ST601716@BROWNVM.BITNET ("Seth R. Trotz") (07/28/89)
Re: Getting a neural network to read newspaper articles. It is certainly a good suggestion that a neural network is well suited to the task of providing a numeric rating for some form of input. However, you suggest that the network be fed in an article as the input vector. Generally, one uses an input vector with only a handful of coordinates...Say 10..500 input units, 10..300 hidden units, and then one output unit if the output is supposed to be a single real number. If the entire text of an article were fed into the network as a vector of integers of length equal to the length (in characters) of the article where each component of the vector was the Ascii value of the given character, then the network would have to be huge!! [I.E. number of input units=length of largest article you want it to process] What you need to do, I would guess, is provide some form of hash function to reduce the task. Perhaps create a dictionary of 10,000 of the most common words in the English language. This would cover a good percentage of all words in any given article. Then, process your article by substituting the number from 1..10,000 for each word. If 1=The and 2=dog and 3=ran then "The dog ran"-->(1,2,3) This three component vector could easily be fed into the network. You get the advantage that the size of the input layer of the network is reduced to the length of the article in words. Arguably, you might want to then examine word groups...to reduce things even further. But more generally, I would suggest that you examine the standard text in neural networks, Parallel Distributed Processing by Rumelhart and McClellan (Chapter 9 I think) to see what kinds of tasks NN have been trained to perform successfully. Hope this helps ! Seth Trotz
koreth@panarthea.sun.com (Steven Grimm) (07/28/89)
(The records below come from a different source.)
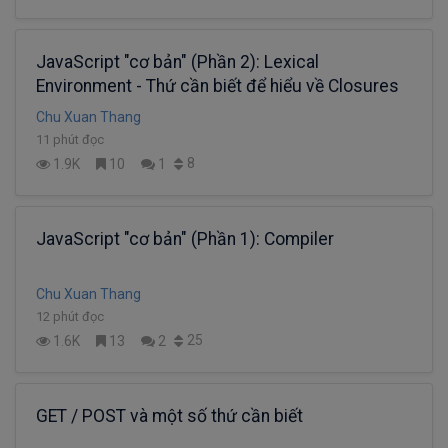
JavaScript "cơ bản" (Phần 2): Lexical
Environment - Thứ cần biết để hiểu về Closures
Chu Xuan Thang
11 phút đọc
8
1.9K
10
1
JavaScript "cơ bản" (Phần 1): Compiler
Chu Xuan Thang
12 phút đọc
25
1.6K
13
2
GET / POST và một số thứ cần biết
In article <8907271735.AA05275@multimax.encore.com> ST601716@BROWNVM.BITNET ("Seth R. Trotz") writes: >input. However, you suggest that the network be fed in an article as the >input vector. Generally, one uses an input vector with only a handful of >coordinates...Say 10..500 input units, 10..300 hidden units, and then one >output unit if the output is supposed to be a single real number. If I were doing this (and it does sound like an interesting project), I would feed the network a few lines of the message header (subject, from, and maybe keywords), the first few lines of the message, and the last few lines, trying to filter out .signatures and quoted text. Of course, the network would still have to be rather large, and training time could be long, but it would be an interesting experiment. --- This message is a figment of your imagination. Any opinions are yours. Steven Grimm Moderator, comp.{sources,binaries}.atari.st sgrimm@sun.com ...!sun!sgrimm
jps@cat.cmu.edu (James Salsman) (07/29/89)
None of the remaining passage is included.